Aside from SNL and 30 Rock, Fey has also shown up onscreen in a handful of films (Beer League, Date Night, Admission, Anchorman 2: The Legend Continues, Muppets Most Wanted, This Is Where I Leave You) and television shows (Upright Citizens Brigade in 1999; The Colin Quinn Show in 2004; The Simpsons in 2013). Between her co-starring role in 2008’s Baby Mama and co-hosting stint at the Golden Globes for the past two years, Fey has often reunited with Poehler, and the duo already has another movie in the works with the Paula Pell-written The Nest, not to mention their third and final Golden Globes hosting gig next year. She’s also starring and producing in a dramedy adaptation of the 2012 book The Taliban Shuffle, and her new show Unbreakable Kimmy Schmidt – on which Fey will serve as an executive producer and writer – is set to premiere on Neflix in March 2015.

Fey’s impact, influence, and contributions to not only women but the comedy world at large can’t easily be catalogued in a column like this one. Prior to leading the legendary all-female SNL takeover, female cast members were largely relegated to the roles of housewives and girlfriends, and even now, on the larger television and film scale, the exhaustingly absurd “Are women funny?” debate persists among sexist comedy fans and critics who have repeatedly tried, and failed, to dismantle the female-fronted revolution that took place at SNL during the late ‘90s and 2000s.
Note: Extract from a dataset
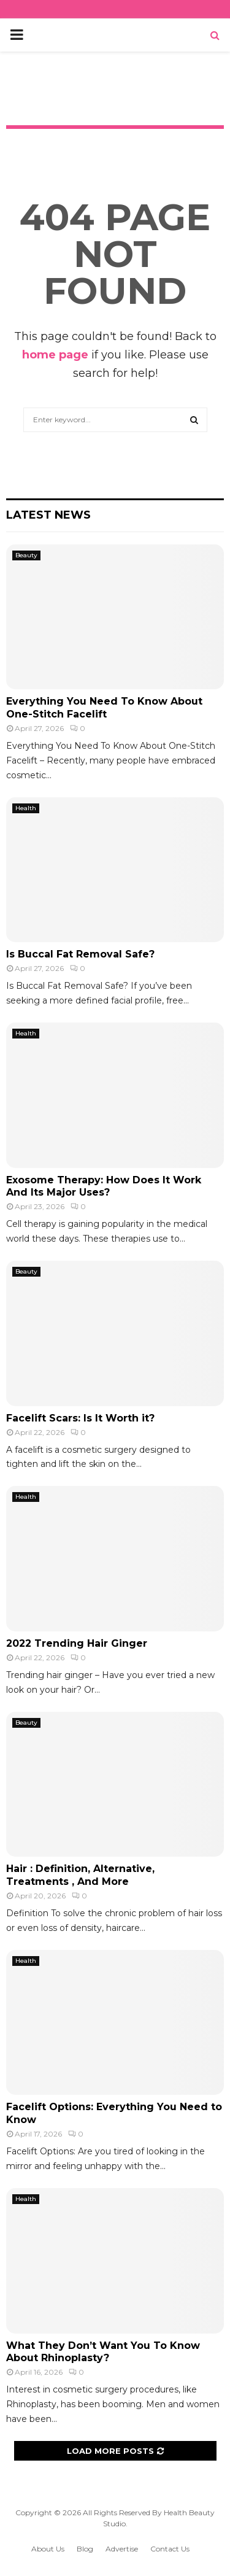  I want to click on Beauty, so click(26, 555).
Rather than attack the debate head-on, Fey and Poehler have largely refused to dignify the idea with a response, instead opting for the approach Fey describes in Bossypants when reminiscing on an SNL memory of Poehler doing a “vulgar” comedy bit in the SNL offices, only to have Jimmy Fallon interrupt and tell her to stop because it wasn’t “cute” and he didn’t like it. Poehler’s perfectly simple response, as told by Fey: “I don’t fucking care if you like it.” Thankfully Poehler, Fey, and the rest of SNL’s groundbreaking women of the 2000s held onto this mantra tightly and paved the way for the players to come; it was head writer Fey, however, who made sure during her stint that the boys’ club days were over once and for all – whether you fucking like it or not.